Let $\mathcal{P}$ be a directed family of seminorms on a topological vector space $X$ and let $\tau_{\mathcal{P}}$ be the locally convex topology on $X$ generated by the family $\mathcal{P}$ (hence, $\tau_{\mathcal{P}}$ is the weakest locally convex topology on $X$ such that each $p\in \mathcal{P}$ is continuous on $X$).
If we take any $\tau_{\mathcal{P}}$-continuous seminorm $q$ on $X$ with $q\not\in\mathcal{P}$, does there exist a relation between $q$ and the family $\mathcal{P}$ ? In particular, does there exist a $p\in \mathcal{P}$ and a constant $c>0$ such that $q(x)\leq c p(x)$ for all $x\in X$ ?

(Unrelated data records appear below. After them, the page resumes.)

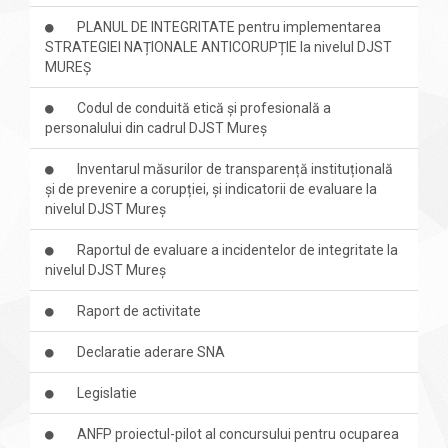
PLANUL DE INTEGRITATE pentru implementarea
STRATEGIEI NAȚIONALE ANTICORUPȚIE la nivelul DJST
MUREȘ
Codul de conduită etică și profesională a
personalului din cadrul DJST Mureș
Inventarul măsurilor de transparență instituțională
și de prevenire a corupției, și indicatorii de evaluare la
nivelul DJST Mureș
Raportul de evaluare a incidentelor de integritate la
nivelul DJST Mureș
Raport de activitate
Declaratie aderare SNA
Legislatie
ANFP proiectul-pilot al concursului pentru ocuparea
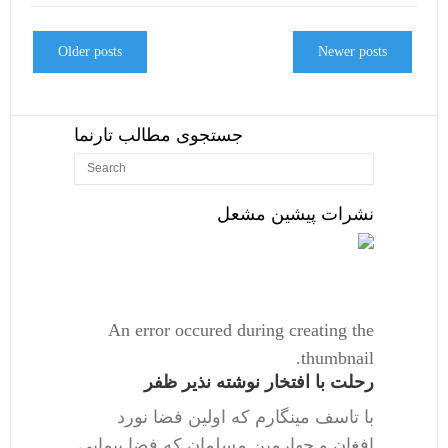
Older posts
Newer posts
جستجوی مطالب تارنما
نشرات پیشین مشعل
An error occured during creating the
thumbnail.
رحلت با افتخار نوشته نذیر ظفر
با تاسف مینگارم که اولین فضا نورد
افغان و چهارمین مسلمان که فضا پیمایی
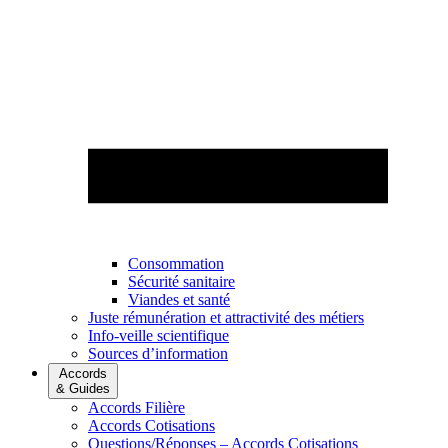
Consommation
Sécurité sanitaire
Viandes et santé
Juste rémunération et attractivité des métiers
Info-veille scientifique
Sources d’information
Accords
& Guides
Accords Filière
Accords Cotisations
Questions/Réponses – Accords Cotisations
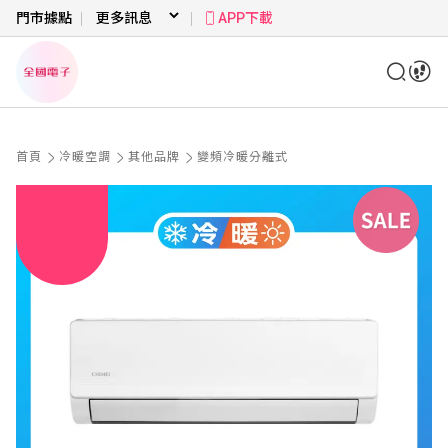
門市據點
APP下載
首頁
冷暖空調
其他品牌
變頻冷暖分離式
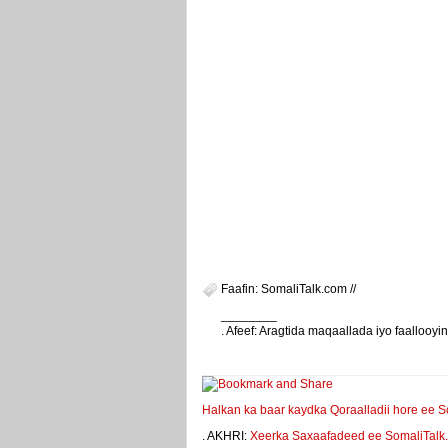
Faafin: SomaliTalk.com //
________
. Afeef: Aragtida maqaallada iyo faalloo
weeyey
Halkan ka baar kaydka Qoraalladii hore ee S
. AKHRI:
Xeerka Saxaafadeed ee SomaliTalk.co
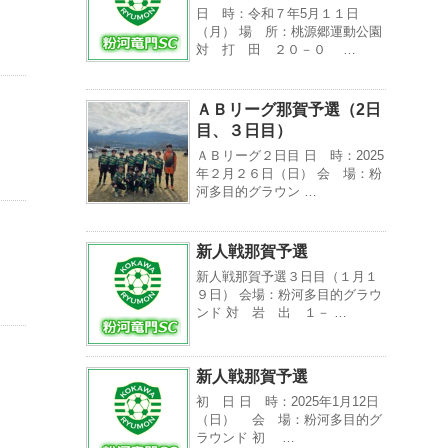
日 時：令和７年5月１１日
（月） 場 所：桃源郷運動公園
対 打 田 ２０－０ …
ＡＢリーグ那賀予選（2日
目、３日目）
ＡＢリーグ２日目 日 時：2025
年２月２６日（日） 会 場：粉
河多目的グラウン …
新人戦那賀予選
新人戦那賀予選３日目（１月１
９日） 会場：粉河多目的グラウ
ンド 対 岩 出 １－ …
新人戦那賀予選
初 日 日 時：2025年1月12日
（日） 会 場：粉河多目的グ
ラウンド 初 …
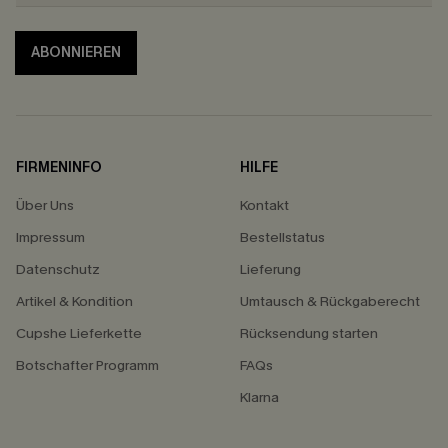
ABONNIEREN
FIRMENINFO
HILFE
Über Uns
Kontakt
Impressum
Bestellstatus
Datenschutz
Lieferung
Artikel & Kondition
Umtausch & Rückgaberecht
Cupshe Lieferkette
Rücksendung starten
Botschafter Programm
FAQs
Klarna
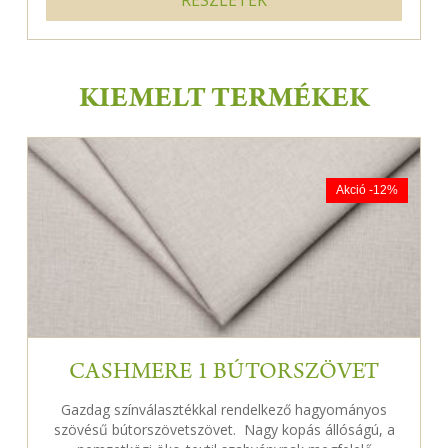
KIEMELT TERMÉKEK
Akció -12%
CASHMERE 1 BÚTORSZÖVET
Gazdag színválasztékkal rendelkező hagyományos
szövésű bútorszövetszövet. Nagy kopás állóságú, a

If $q$ is $\tau_\mathcal P$-continuous its unit ball $B_q(0,1)=\lbrace x\in X: q(x)<1\rbrace$ is $\tau_\mathcal P$-open and contains $0$. Hence there are $p\in \mathcal P$ and $\varepsilon>0$ with $B_p(0,\varepsilon)\subseteq B_q(0,1)$ and the homogeneity of the seminorms implies $q\le cp$ for $c=1/\varepsilon$.